# How to set tweeter gain?



## katodevin (Feb 14, 2008)

I just ventured into the world of active crossovers with my 880. Got a question.. What's the best way to set the gains for the tweeters. 

I usually play a very loud track and turn up the gains until its either distorting or too loud.

I tried this method with the tweeters, and it just made my ears hurt at very low gains. I feel like i'm not getting a precise gain setting. Any other methods to try?


----------



## fcarpio (Apr 29, 2008)

Just play something at your normal listening level and adjust the tweets to your liking. Use a track that you are familiar with, that way you will know how it should sound.


----------



## hh47 (Jan 17, 2007)

It doesn't take much power for tweeters to get loud. Depending on your amp, your gains may be close to, if not at, minimum. You want your tweeters to blend well with your mids, so you should set them according to your mids. If you adjust the level of your tweeters on your 880 (with all speakers playing), you'll find a spot where they sound just about right. They should complete the sound from your mid. Too much and they become harsh.
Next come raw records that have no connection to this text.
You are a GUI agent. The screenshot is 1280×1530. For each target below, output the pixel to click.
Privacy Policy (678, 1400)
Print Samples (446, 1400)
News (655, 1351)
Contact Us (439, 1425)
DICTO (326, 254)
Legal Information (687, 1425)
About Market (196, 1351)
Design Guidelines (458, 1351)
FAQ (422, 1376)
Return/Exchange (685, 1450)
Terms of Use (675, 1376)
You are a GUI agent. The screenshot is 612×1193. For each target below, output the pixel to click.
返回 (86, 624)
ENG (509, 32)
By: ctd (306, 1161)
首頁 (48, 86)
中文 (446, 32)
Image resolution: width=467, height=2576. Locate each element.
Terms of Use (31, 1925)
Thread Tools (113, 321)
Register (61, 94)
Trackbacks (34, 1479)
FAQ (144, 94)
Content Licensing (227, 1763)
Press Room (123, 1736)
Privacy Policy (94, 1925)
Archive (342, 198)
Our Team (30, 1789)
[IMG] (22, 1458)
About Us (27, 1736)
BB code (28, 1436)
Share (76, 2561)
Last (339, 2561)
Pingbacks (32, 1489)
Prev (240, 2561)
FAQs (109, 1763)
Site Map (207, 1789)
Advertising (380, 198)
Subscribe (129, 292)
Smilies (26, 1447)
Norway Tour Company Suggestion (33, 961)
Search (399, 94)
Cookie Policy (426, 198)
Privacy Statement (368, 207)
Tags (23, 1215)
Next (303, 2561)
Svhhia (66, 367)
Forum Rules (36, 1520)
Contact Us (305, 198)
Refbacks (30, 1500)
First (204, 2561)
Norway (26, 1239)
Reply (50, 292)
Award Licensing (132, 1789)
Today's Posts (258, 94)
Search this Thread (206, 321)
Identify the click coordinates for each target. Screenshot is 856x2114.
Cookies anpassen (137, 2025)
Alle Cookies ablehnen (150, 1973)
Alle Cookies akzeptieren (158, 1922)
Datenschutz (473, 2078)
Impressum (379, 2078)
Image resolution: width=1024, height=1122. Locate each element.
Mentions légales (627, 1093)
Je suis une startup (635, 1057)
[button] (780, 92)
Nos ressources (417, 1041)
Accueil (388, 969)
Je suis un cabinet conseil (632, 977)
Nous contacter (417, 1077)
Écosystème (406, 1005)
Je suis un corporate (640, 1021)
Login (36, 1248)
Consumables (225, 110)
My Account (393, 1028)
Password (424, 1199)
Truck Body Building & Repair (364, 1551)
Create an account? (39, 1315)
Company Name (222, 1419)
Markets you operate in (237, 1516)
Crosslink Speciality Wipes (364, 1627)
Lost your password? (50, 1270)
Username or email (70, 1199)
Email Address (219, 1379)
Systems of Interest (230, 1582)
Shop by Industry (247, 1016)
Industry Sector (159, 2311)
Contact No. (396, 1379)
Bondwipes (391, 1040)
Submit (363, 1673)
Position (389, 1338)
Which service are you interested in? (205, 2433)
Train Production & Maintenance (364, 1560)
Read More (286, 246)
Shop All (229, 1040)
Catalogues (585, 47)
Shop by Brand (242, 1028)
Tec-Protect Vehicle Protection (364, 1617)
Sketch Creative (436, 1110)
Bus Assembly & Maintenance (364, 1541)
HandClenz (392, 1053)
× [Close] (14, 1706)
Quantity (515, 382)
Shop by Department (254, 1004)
After that, mess around with the phase, then EQ adjustment and time alignment.


----------



## bobditts (Jul 19, 2006)

http://www.diymobileaudio.com/forum/search.php


----------



## dirthog (Jun 21, 2007)

bobditts said:


> http://www.diymobileaudio.com/forum/search.php


Do you notice that no one does a search after you tell them to every time, so what's the point?


----------